George A. Ojemann, M.D., is a neurosurgeon and neurophysiologist on the faculty of the Department of Neurological Surgery, University of Washington.

16
Stringing Things Together in Novel Ways


NEIL, we’ve come to that research study I talked to you about yesterday afternoon,” George says, loud enough for Neil to hear him through the sterile tent. We’d just finished the mapping of Spanish. And of reading. A new series of slides was being placed in the projector by George’s technician.
      “Oh, I’m still here. I thought about going out to lunch, but I decided to skip it today.”
      “You’re not the only one who’s hungry,” George replies. “And Dr. Calvin is beginning to look as if deprived of his midday espresso. Well, in this next part, just remember that all you’ve got to do is look at what the model is doing in the slide. And then act out exactly the same things with your face and tongue. Just mimic what’s shown on the slide. We’ll record it all on videotape.”

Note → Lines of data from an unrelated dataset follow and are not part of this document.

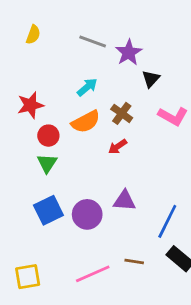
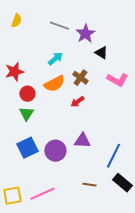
black triangle: (151, 79) -> (101, 53), turned -40
pink line: (93, 274) -> (42, 194), moved

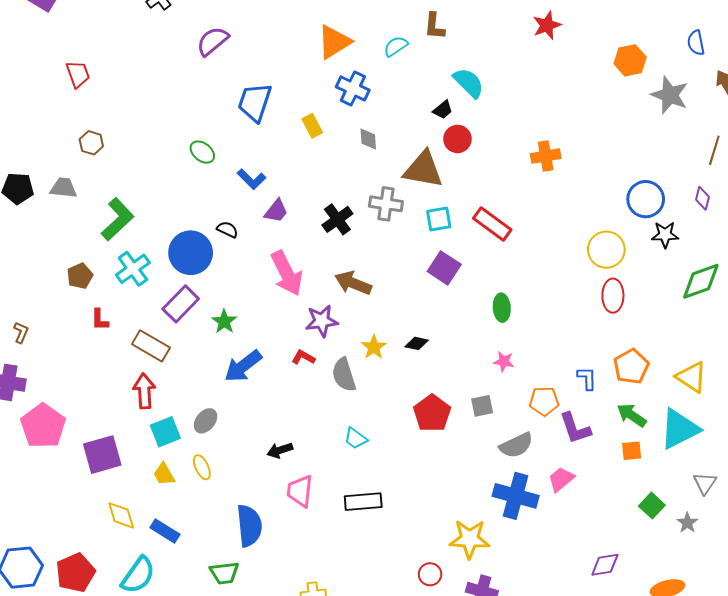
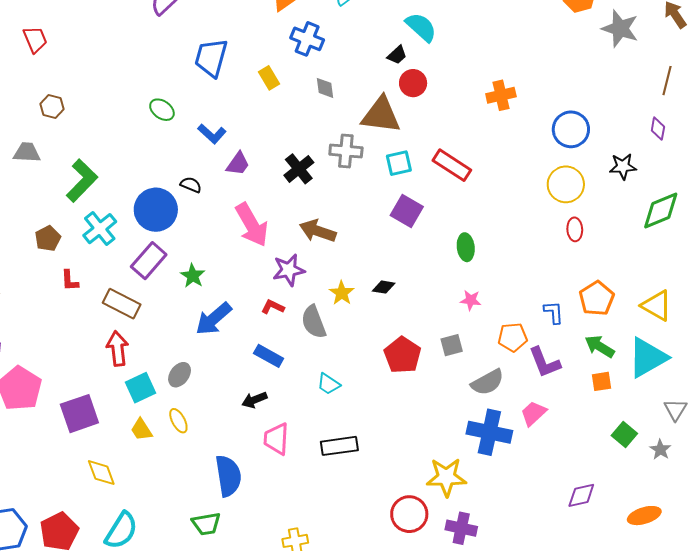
blue circle: (646, 199) -> (571, 129), moved
red ellipse: (613, 296) -> (575, 229), size x0.7
blue rectangle: (165, 531) -> (269, 356), moved
red circle: (430, 574) -> (409, 514), size x1.6

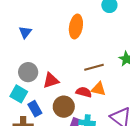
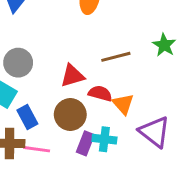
red triangle: (51, 80) -> (72, 76), moved
orange triangle: (99, 89) -> (123, 104), moved, turned 35

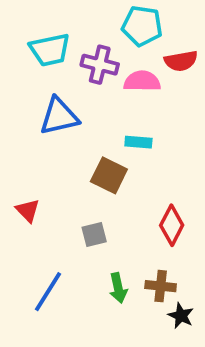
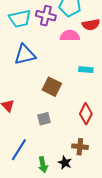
purple cross: (100, 65) -> (46, 16), moved
cyan rectangle: (138, 142) -> (86, 70), moved
green arrow: (118, 288) -> (43, 165), moved
black star: (181, 316) -> (65, 163), moved

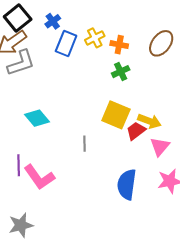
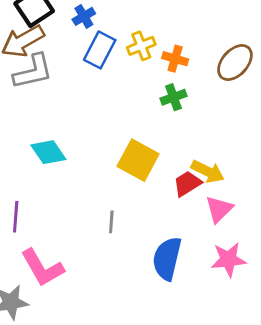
yellow square: (116, 115) -> (138, 160), moved
gray line: (84, 144) -> (111, 222), moved
pink L-shape: (39, 177) -> (42, 268), moved

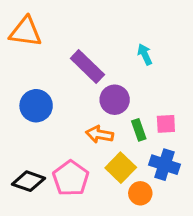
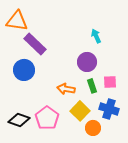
purple rectangle: (87, 66) -> (35, 44), moved
purple circle: (115, 100) -> (87, 62), moved

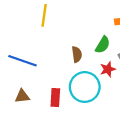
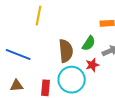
brown semicircle: (77, 54) -> (66, 51), size x1.6

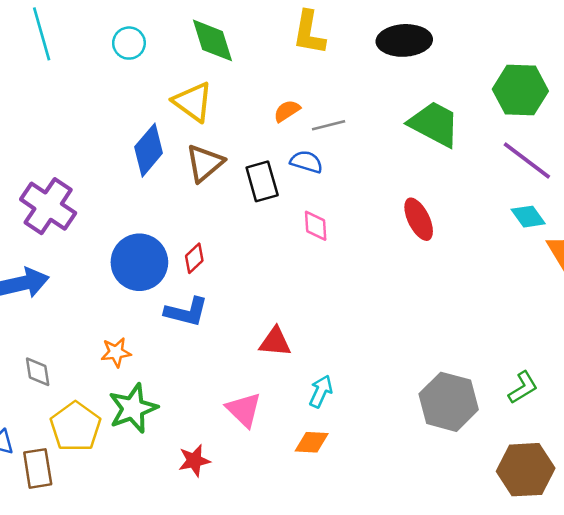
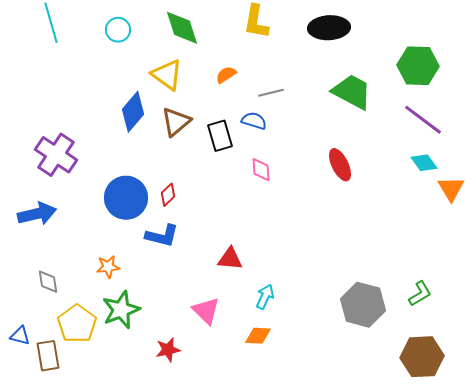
orange semicircle: (287, 111) -> (226, 75), moved

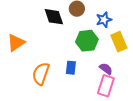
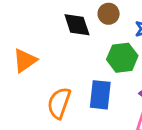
blue rectangle: (71, 68) -> (100, 95), size x1.5

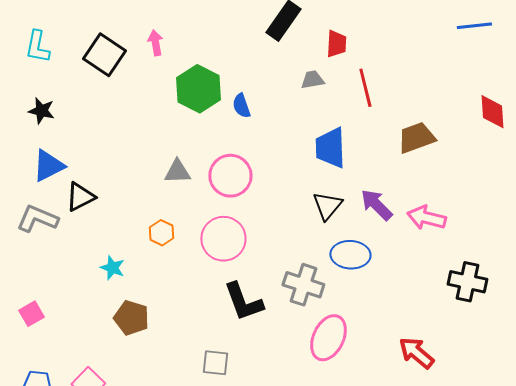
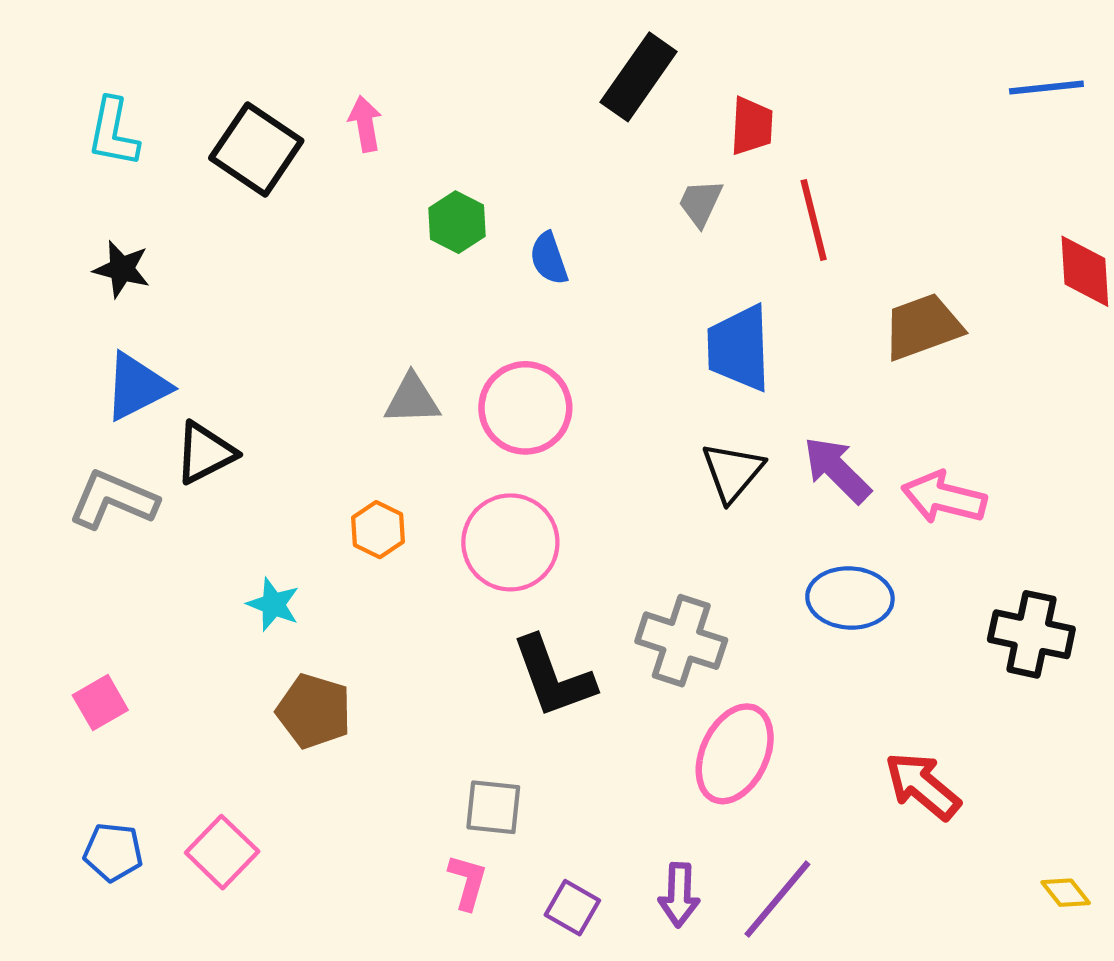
gray trapezoid: (312, 80) -> (700, 203), turned -55
green hexagon: (198, 89) -> (457, 222), size x0.6
blue ellipse: (350, 255) -> (850, 598), moved

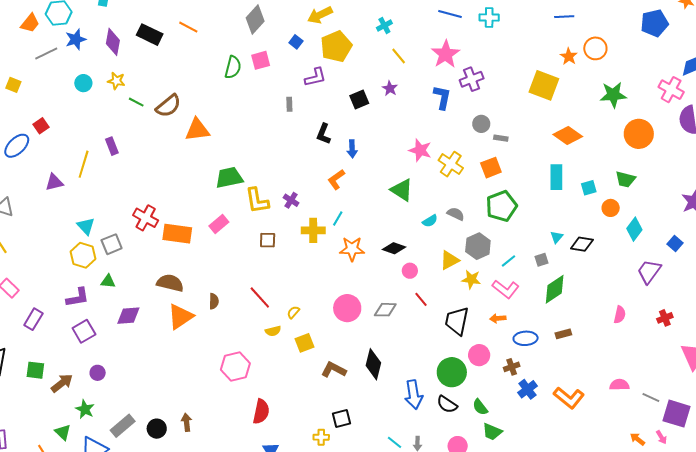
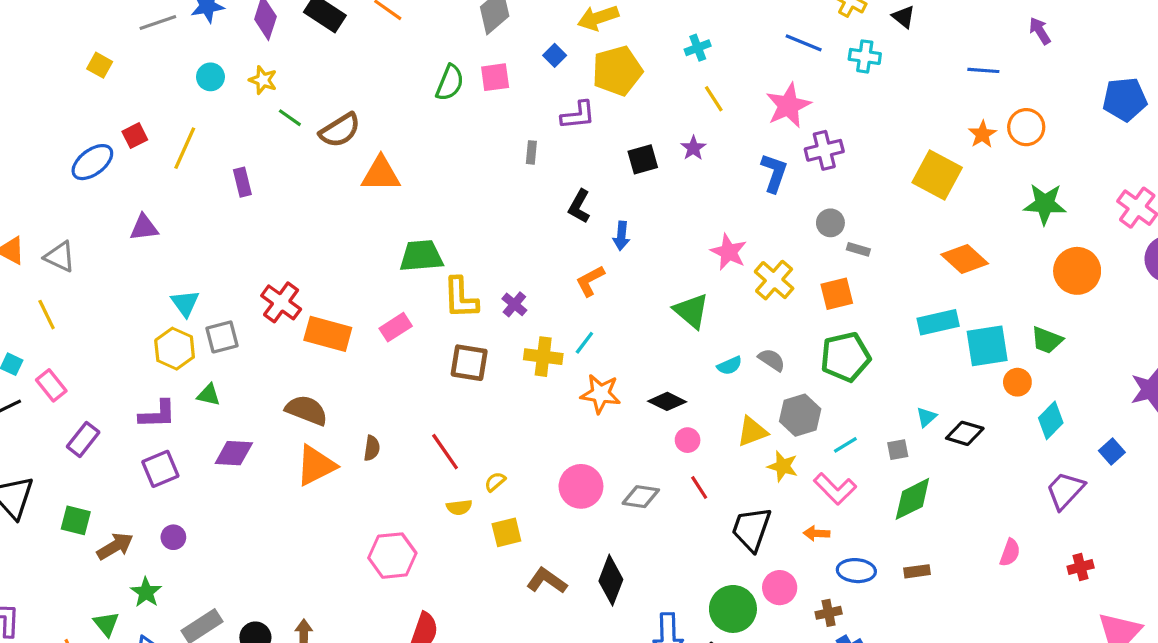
yellow line: (84, 164) -> (185, 148), moved
cyan rectangle: (556, 177) -> (938, 322), turned 70
cyan square: (589, 188) -> (987, 346), size x1.8
brown square: (268, 240) -> (469, 363), size x1.4

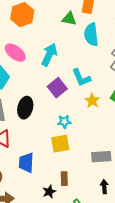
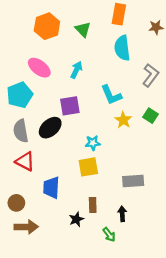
green triangle: (69, 19) -> (83, 29), moved, turned 35
cyan arrow: (49, 55) -> (76, 70), size x0.7
purple square: (57, 88) -> (70, 106), moved, turned 30
black ellipse: (25, 108) -> (50, 128), turned 35
black arrow: (104, 187) -> (122, 214), moved

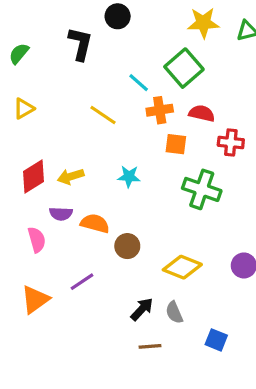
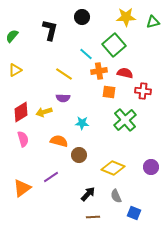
black circle: (118, 16) -> (82, 17), moved
cyan star: (129, 176) -> (82, 123), moved
green cross: (202, 189) -> (125, 120), turned 30
purple semicircle: (61, 214) -> (63, 98), moved
pink semicircle: (37, 240) -> (23, 139), moved
gray semicircle: (174, 312) -> (116, 196), moved

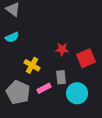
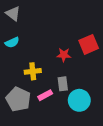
red square: (86, 58) -> (89, 44), moved
yellow cross: (32, 65) -> (33, 71), turned -35

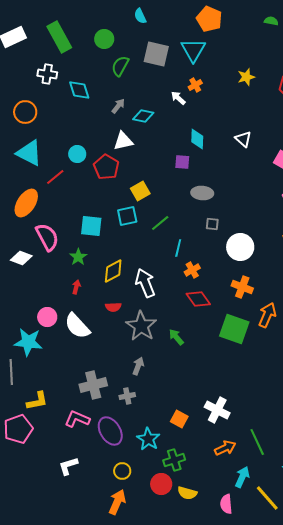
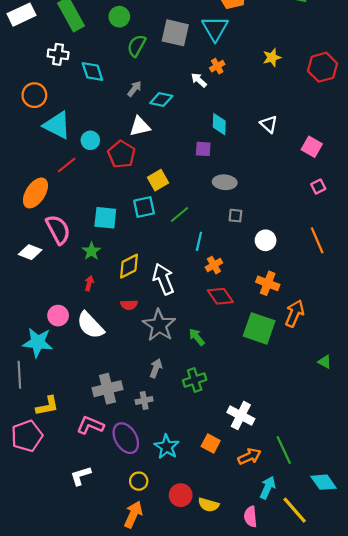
cyan triangle: (29, 153) -> (57, 125), moved
white circle: (240, 247) -> (266, 240), size x0.7
orange square: (179, 419) -> (211, 443), moved
green cross: (174, 460) -> (195, 380), moved

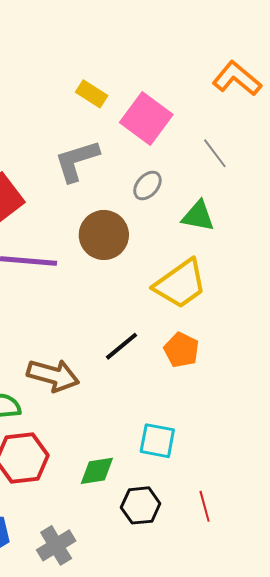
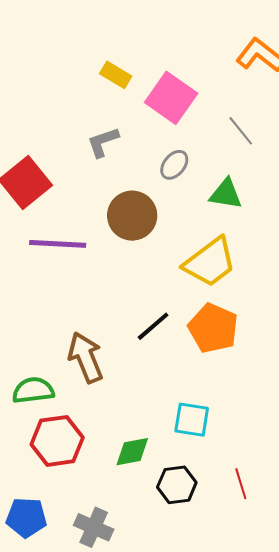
gray L-shape: (77, 161) -> (103, 142), size x0.7
orange pentagon: (181, 350) -> (213, 328), size x1.4
brown arrow: (53, 375) -> (86, 357), turned -126
gray cross: (56, 545) -> (94, 527), turned -33

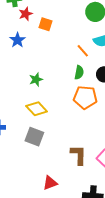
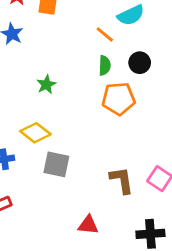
yellow diamond: (37, 109) -> (35, 133), moved
red triangle: (50, 183) -> (88, 225), turned 35

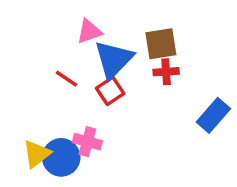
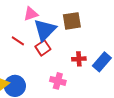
red cross: (166, 72) -> (79, 59), moved
pink cross: (87, 142) -> (58, 81), moved

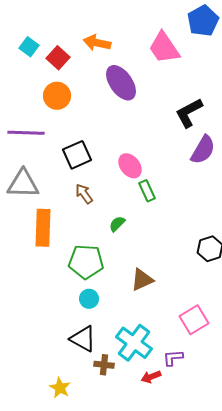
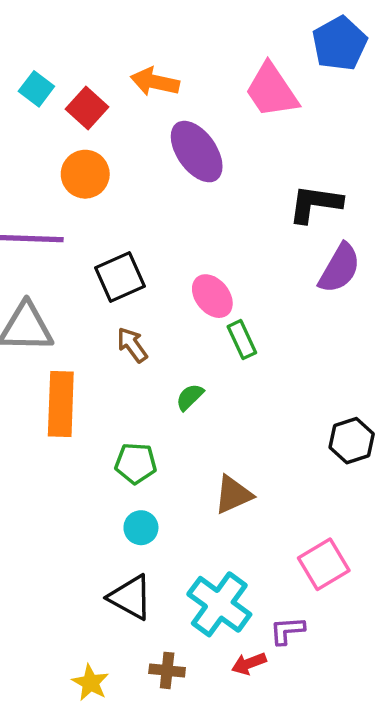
black L-shape: (189, 113) -> (315, 204), turned 36
green pentagon: (86, 262) -> (136, 463), size x0.7
brown cross: (104, 365) -> (167, 670), moved

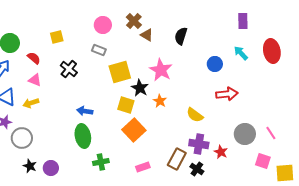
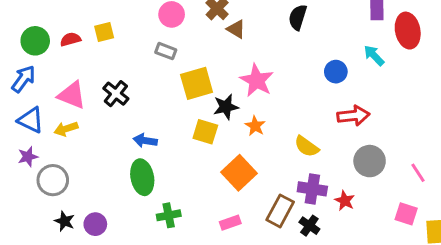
black semicircle: (181, 36) -> (298, 17), moved
red ellipse: (272, 51) -> (408, 31), moved
red semicircle: (34, 58) -> (70, 39), moved, turned -56
black cross: (69, 69) -> (116, 94), moved
pink triangle: (35, 80) -> (72, 95), size x1.5
black star: (140, 88) -> (226, 107), turned 30
orange square: (134, 130) -> (239, 173), moved
gray circle: (245, 134) -> (370, 161), moved

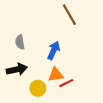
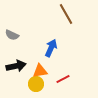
gray semicircle: (20, 42) -> (12, 35), moved, turned -56
orange triangle: (56, 75) -> (40, 71), moved

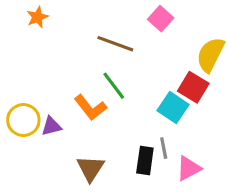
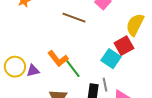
green line: (114, 86) -> (73, 69), moved
red square: (193, 87) -> (124, 46), turned 30

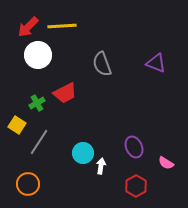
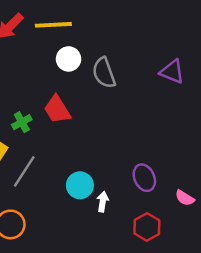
white circle: (38, 55) -> (69, 59), moved, size x0.7
red trapezoid: (65, 93) -> (57, 109), turned 85

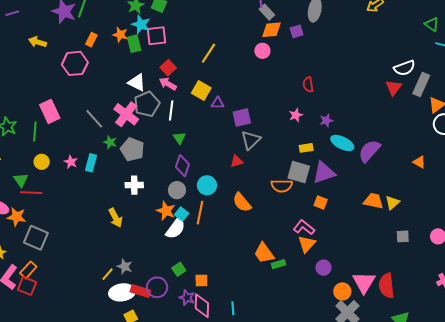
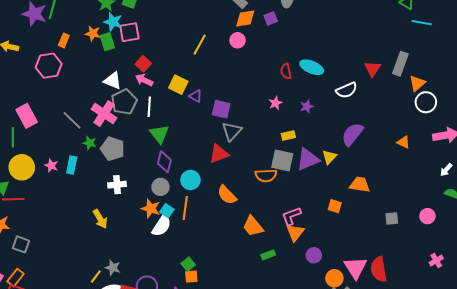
yellow line: (209, 53) -> (200, 45), moved
white semicircle: (404, 68) -> (347, 90), moved
purple triangle: (218, 103) -> (196, 96), turned 32
purple square: (242, 118) -> (221, 109), turned 30
green triangle: (179, 138) -> (159, 134), size x1.5
cyan ellipse: (342, 143) -> (312, 67), moved
red triangle: (237, 161) -> (219, 154), size x1.5
yellow circle: (42, 162) -> (22, 167), size x1.6
orange square: (321, 203) -> (335, 206), moved
yellow triangle: (392, 203) -> (329, 157), moved
pink L-shape: (304, 227) -> (291, 216), turned -55
gray square: (36, 238) -> (21, 244), size x0.7
orange trapezoid: (264, 253) -> (253, 226), moved
green square: (179, 269) -> (188, 264), moved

      Neil begins to mimic the slides, puffing out his cheeks three times in response to the first slide, protruding his tongue three times to the next.
      Periodically, George stimulates spots on the cortex. Once in a while during stimulation, Neil gets stuck — he can’t mimic the movement on the slide. The sites that do that are all clustered together, just in front of the face motor area. It’s essentially Broca’s area, controlling the movements on both sides of the face that are needed for all speech movements.
      The slide tray is changed again. Now Neil mimics the same movements but in sequences of three: puff out cheeks, stick out tongue, clench the teeth. And so on, in various combinations. Stimulation occurs during some slides, but not during others.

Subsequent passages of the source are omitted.